**AIM OF THE EXERCISE:** Check every line of the entries that follow, and copy the ones containing "مانند".

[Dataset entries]
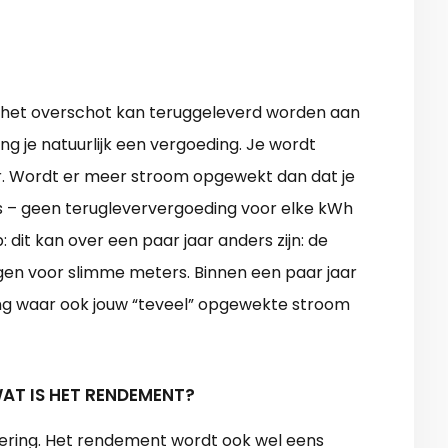
, het overschot kan teruggeleverd worden aan
 je natuurlijk een vergoeding. Je wordt
r. Wordt er meer stroom opgewekt dan dat je
u is – geen terugleververgoeding voor elke kWh
op: dit kan over een paar jaar anders zijn: de
gen voor slimme meters. Binnen een paar jaar
ing waar ook jouw “teveel” opgewekte stroom
AT IS HET RENDEMENT?
tering. Het rendement wordt ook wel eens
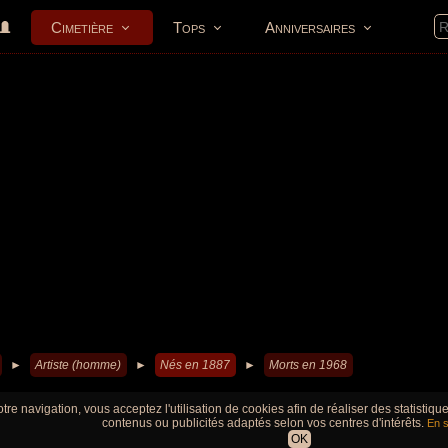
Cimetière
Tops
Anniversaires
►
Artiste (homme)
►
Nés en 1887
►
Morts en 1968
tre navigation, vous acceptez l'utilisation de cookies afin de réaliser des statistiq
contenus ou publicités adaptés selon vos centres d'intérêts.
En s
OK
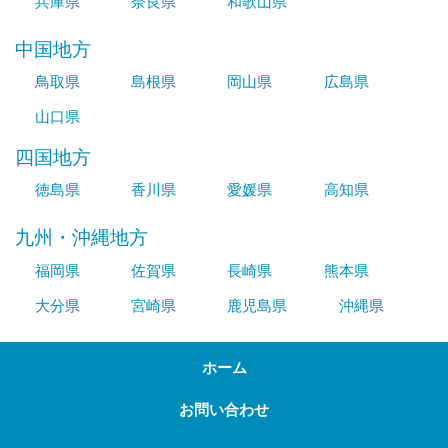
兵庫県
奈良県
和歌山県
中国地方
鳥取県
島根県
岡山県
広島県
山口県
四国地方
徳島県
香川県
愛媛県
高知県
九州・沖縄地方
福岡県
佐賀県
長崎県
熊本県
大分県
宮崎県
鹿児島県
沖縄県
ホーム
お問い合わせ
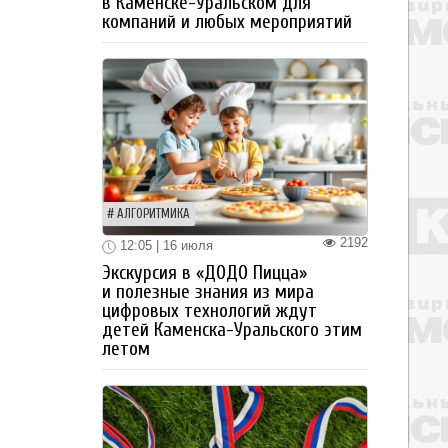
в Каменске-Уральском для
компаний и любых мероприятий
АЛГОРИТМИКА
2192
12:05 | 16 июля
Экскурсия в «ДОДО Пицца»
и полезные знания из мира
цифровых технологий ждут
детей Каменска-Уральского этим
летом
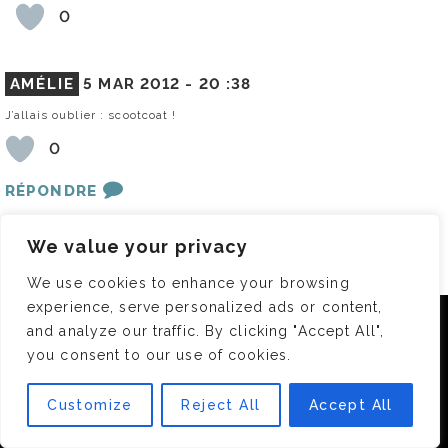
0
AMÉLIE
5 MAR 2012 -
20 :38
J’allais oublier : scootcoat !
0
RÉPONDRE
We value your privacy
LAPIOUTE
10 MAR 2012 -
09 :09
Je commente peu mais je lis souvent!!
We use cookies to enhance your browsing
experience, serve personalized ads or content,
0
Nous utilisons des cookies pour vous garantir la meilleure
and analyze our traffic. By clicking "Accept All",
expérience sur notre site. Si vous continuez à utiliser ce
RÉPONDRE
you consent to our use of cookies.
dernier, nous considérerons que vous acceptez l'utilisation des
cookies.
Customize
Reject All
Accept All
SAB
12 FÉV 2015 -
13 :45
OK
3 ans après je me permets d’intervenir sur ce post car en parcourant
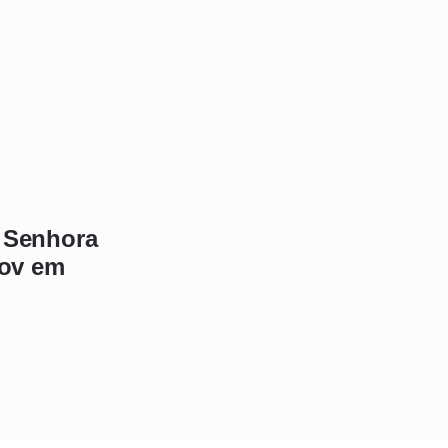
 Senhora
kov em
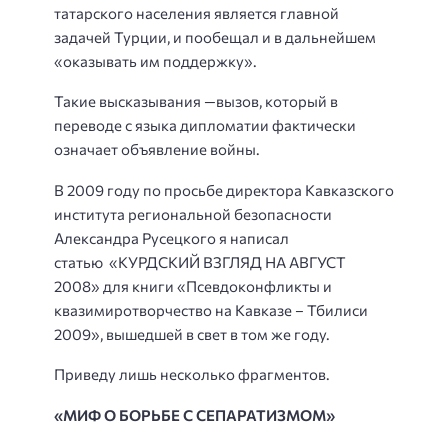
татарского населения является главной
задачей Турции, и пообещал и в дальнейшем
«оказывать им поддержку».
Такие высказывания —вызов, который в
переводе с языка дипломатии фактически
означает объявление войны.
В 2009 году по просьбе директора Кавказского
института региональной безопасности
Александра Русецкого я написал
статью
«КУРДСКИЙ ВЗГЛЯД НА АВГУСТ
2008» для книги «Псевдоконфликты и
квазимиротворчество на Кавказе – Тбилиси
2009», вышедшей в свет в том же году.
Приведу лишь несколько фрагментов.
«МИФ О БОРЬБЕ С СЕПАРАТИЗМОМ»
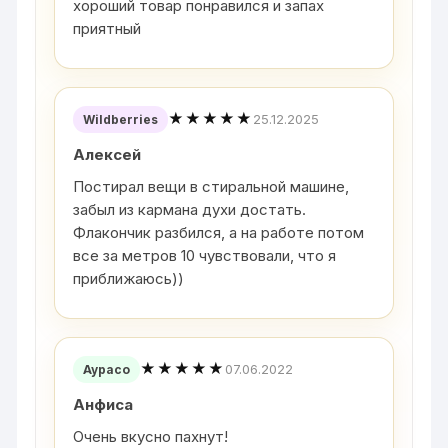
хороший товар понравился и запах
приятный
★★★★★
25.12.2025
Wildberries
Алексей
Постирал вещи в стиральной машине,
забыл из кармана духи достать.
Флакончик разбился, а на работе потом
все за метров 10 чувствовали, что я
приближаюсь))
★★★★★
07.06.2022
Аурасо
Анфиса
Очень вкусно пахнут!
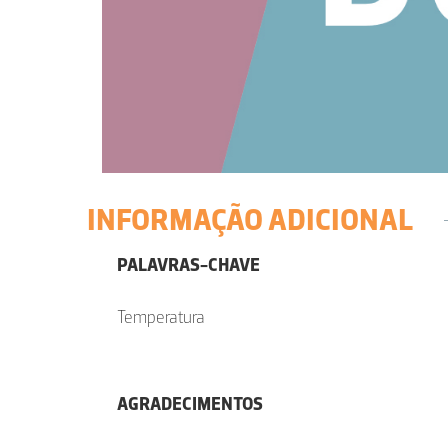
INFORMAÇÃO ADICIONAL
PALAVRAS-CHAVE
Temperatura
AGRADECIMENTOS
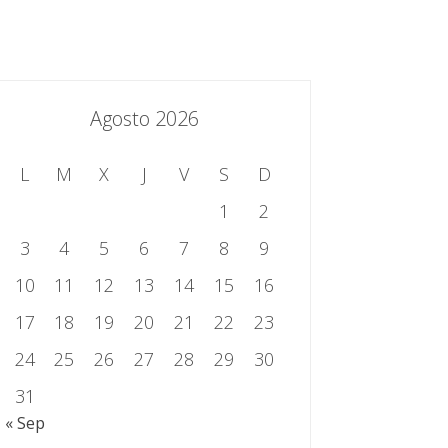
essing.es
934 301 514 | 933 524 108
Sistema de Gestión Integrado
Contacto
Agosto 2026
L
M
X
J
V
S
D
1
2
3
4
5
6
7
8
9
10
11
12
13
14
15
16
17
18
19
20
21
22
23
24
25
26
27
28
29
30
31
« Sep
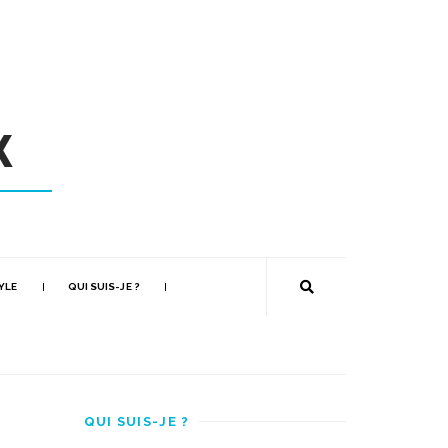
YLE
QUI SUIS-JE ?
QUI SUIS-JE ?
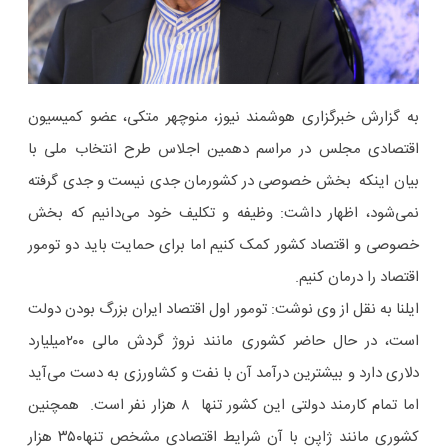
به گزارش خبرگزاری هوشمند نیوز، منوچهر متکی، عضو کمیسیون
اقتصادی مجلس در مراسم دهمین اجلاس طرح انتخاب ملی با
بیان اینکه بخش خصوصی در کشورمان جدی نیست و جدی گرفته
نمی‌شود، اظهار داشت: وظیفه و تکلیف خود می‌دانیم که بخش
خصوصی و اقتصاد کشور کمک کنیم اما برای حمایت باید دو تومور
اقتصاد را درمان کنیم.
ایلنا به نقل از وی نوشت: تومور اول اقتصاد ایران بزرگ بودن دولت
است، در حال حاضر کشوری مانند نروژ گردش مالی ٢٠٠میلیارد
دلاری دارد و بیشترین درآمد آن با نفت و کشاورزی به دست می‌آید
اما تمام کارمند دولتی این کشور تنها ٨ هزار نفر است. همچنین
کشوری مانند ژاپن با آن شرایط اقتصادی مشخص تنها٣۵٠ هزار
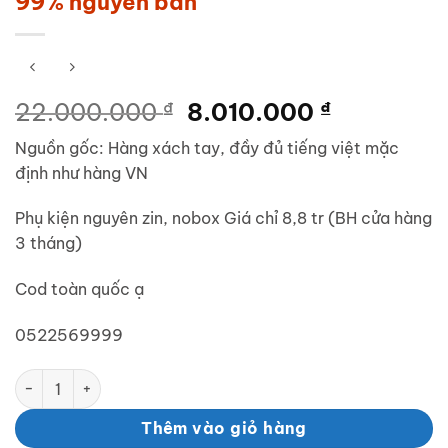
99% nguyên bản
Giá
Giá
22.000.000
₫
8.010.000
₫
gốc
hiện
Nguồn gốc: Hàng xách tay, đầy đủ tiếng việt mặc
là:
tại
định như hàng VN
22.000.000 ₫.
là:
8.010.000
Phụ kiện nguyên zin, nobox Giá chỉ 8,8 tr (BH cửa hàng
3 tháng)
Cod toàn quốc ạ
0522569999
Garmin Fenix 7s Solar cũ, 42mm, đẹp 99% nguyên bản số lượn
Thêm vào giỏ hàng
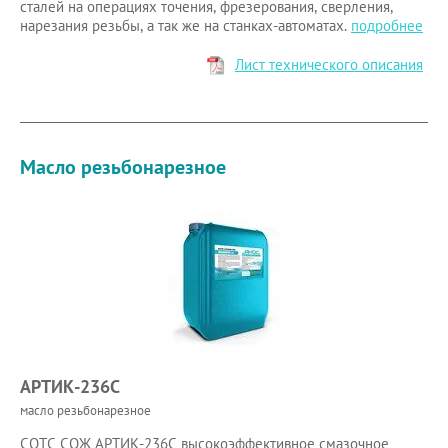
сталей на операциях точения, фрезерования, сверления,
нарезания резьбы, а так же на станках-автоматах.
подробнее
Лист технического описания
Масло резьбонарезное
АРТИК-236С
масло резьбонарезное
СОТС СОЖ АРТИК-236С высокоэффективное смазочное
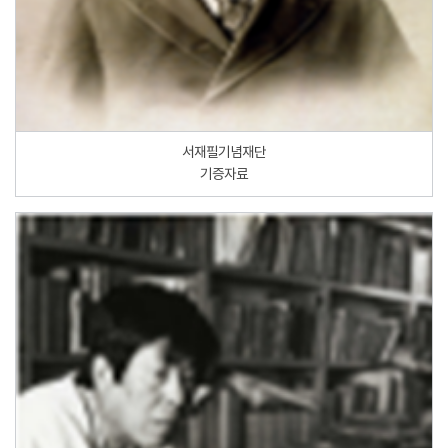
서재필기념재단
기증자료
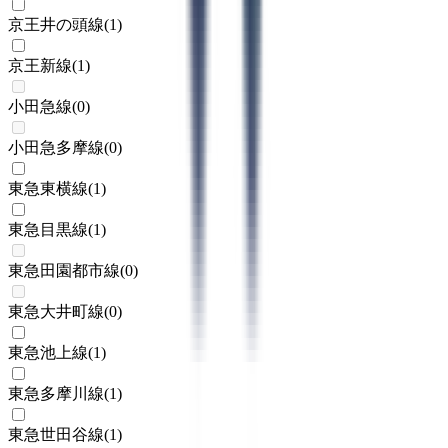
京王井の頭線
(
1
)
京王新線
(
1
)
小田急線
(
0
)
小田急多摩線
(
0
)
東急東横線
(
1
)
東急目黒線
(
1
)
東急田園都市線
(
0
)
東急大井町線
(
0
)
東急池上線
(
1
)
東急多摩川線
(
1
)
東急世田谷線
(
1
)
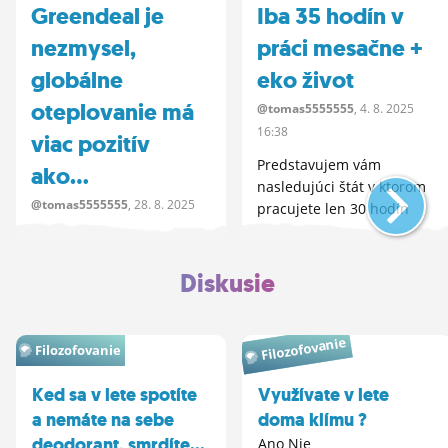
Greendeal je
Iba 35 hodín v
nezmysel,
práci mesačne +
globálne
eko život
oteplovanie má
@tomas5555555
, 4.
8.
2025
16:38
viac pozitív
Predstavujem vám
ako...
nasledujúci štát v ktorom
@tomas5555555
, 28.
8.
2025
pracujete len 30 hodín
16:51
mesačne, dýchate čistý
vzduch bez chemikálii, ...
https://www. dzio.
Diskusie
sk/lipka/gallery/49EKTGQ3N3-
20250828164746. jpg V
tomto článku vypíšem
Filozofovanie
pozitíva globálneho
Filozofovanie
otepľovania a ukážem
prečo má viac +...
Ked sa v lete spotíte
Využívate v lete
a nemáte na sebe
doma klímu ?
deodorant, smrdíte...
Ano Nie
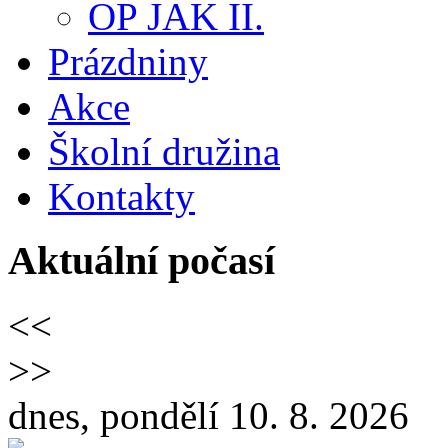
OP JAK II.
Prázdniny
Akce
Školní družina
Kontakty
Aktuální počasí
<<
>>
dnes, pondělí 10. 8. 2026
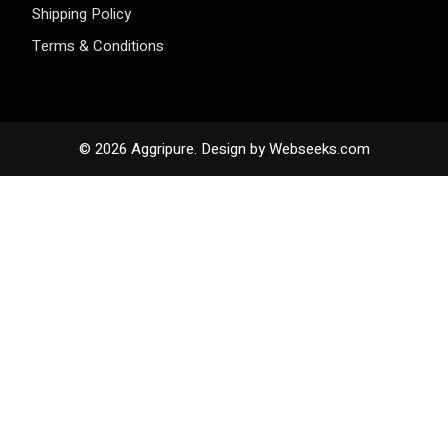
Shipping Policy
Terms & Conditions
© 2026 Aggripure.
Design by
Webseeks.com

**WRITTEN REPLY:**
است، در حال حاضر کشوری مانند نروژ گردش مالی ٢٠٠میلیارد
کشوری مانند ژاپن با آن شرایط اقتصادی مشخص تنها٣۵٠ هزار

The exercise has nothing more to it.